In a recent case from the 10th Circuit Court of Appeals, an employee’s comments on Facebook played a key role in the employee’s termination and the employer’s defense of the employee’s retaliation claim.  In Debord v. Mercy Health System of Kansas, the employee made three public comments on Facebook during a single workday.  The employee posted about: being paid $600 for hours she did not work; her boss being a “snake;” and her boss needing to “keep his creepy hands to himself.”  When HR became aware of the comments, it undertook an investigation.  During the investigation, the employee declined to file a formal sexual harassment complaint.  Nevertheless, HR interviewed the employee’s boss and other employees and determined that the boss had not violated the employer’s harassment policy.

The investigation also initially revealed that the employee’s complaints about pay were false.  During the investigation, the employer also discovered that the employee was sending text messages to other employees in which she was discussing the investigation and in which she accused her boss of destroying evidence (although HR previously told the employee that it had collected all evidence related to the overpayment issue).  Ultimately, the employee was fired for dishonesty, disrupting the workplace, and inappropriate behavior.  The employee sued claiming she was sexually harassed and fired in retaliation for complaining about the harassment. The employer obtained summary judgment from the District Court and the employee appealed.

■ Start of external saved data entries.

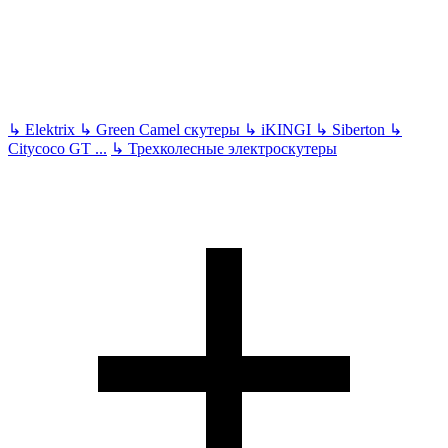
↳
Elektrix
↳
Green Camel скутеры
↳
iKINGI
↳
Siberton
↳
Citycoco GT
...
↳
Трехколесные электроскутеры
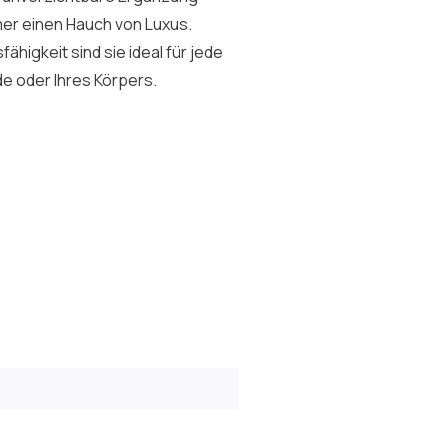
mer einen Hauch von Luxus.
higkeit sind sie ideal für jede
de oder Ihres Körpers.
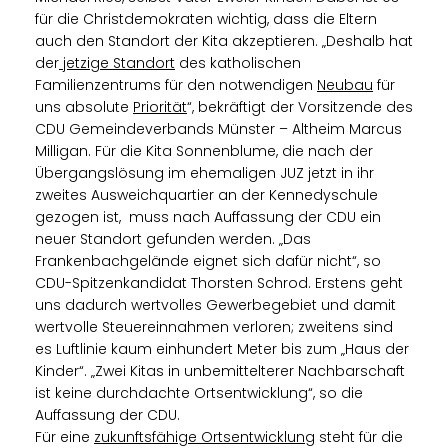
für die Christdemokraten wichtig, dass die Eltern
auch den Standort der Kita akzeptieren. „Deshalb hat
der
jetzige Standort
des katholischen
Familienzentrums für den notwendigen
Neubau
für
uns absolute
Priorität
“, bekräftigt der Vorsitzende des
CDU Gemeindeverbands Münster – Altheim Marcus
Milligan. Für die Kita Sonnenblume, die nach der
Übergangslösung im ehemaligen JUZ jetzt in ihr
zweites Ausweichquartier an der Kennedyschule
gezogen ist, muss nach Auffassung der CDU ein
neuer Standort gefunden werden. „Das
Frankenbachgelände eignet sich dafür nicht“, so
CDU-Spitzenkandidat Thorsten Schrod. Erstens geht
uns dadurch wertvolles Gewerbegebiet und damit
wertvolle Steuereinnahmen verloren; zweitens sind
es Luftlinie kaum einhundert Meter bis zum „Haus der
Kinder“. „Zwei Kitas in unbemittelterer Nachbarschaft
ist keine durchdachte Ortsentwicklung“, so die
Auffassung der CDU.
Für eine
zukunftsfähige Ortsentwicklung
steht für die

One of the arguments that the employee made on appeal was that her Facebook post constituted a complaint about sexual harassment, and that she was fired in retaliation for such post.  The Court of Appeals disagreed, finding that the Facebook post “was not in accordance with [the employer’s] otherwise flexible reporting system for sexual harassment complaints” and that the post did not provide notice to the employer because the employer only became aware of the Facebook post when the employee’s boss brought it to HR’s attention.  Further, the employee declined to file a formal complaint based on the Facebook post (suggesting that the employee did not have a legitimate complaint about harassment).   On this ground, the Court affirmed summary judgment for the employer.  http://www.ca10.uscourts.gov/opinions/12/12-3072.pdf

Based on the 10th Circuit’s decision, an employer who becomes aware of social media content that suggests an employee is being harassed should take action to investigate, just as it would if it learned about harassment “in person” from an employee or other source.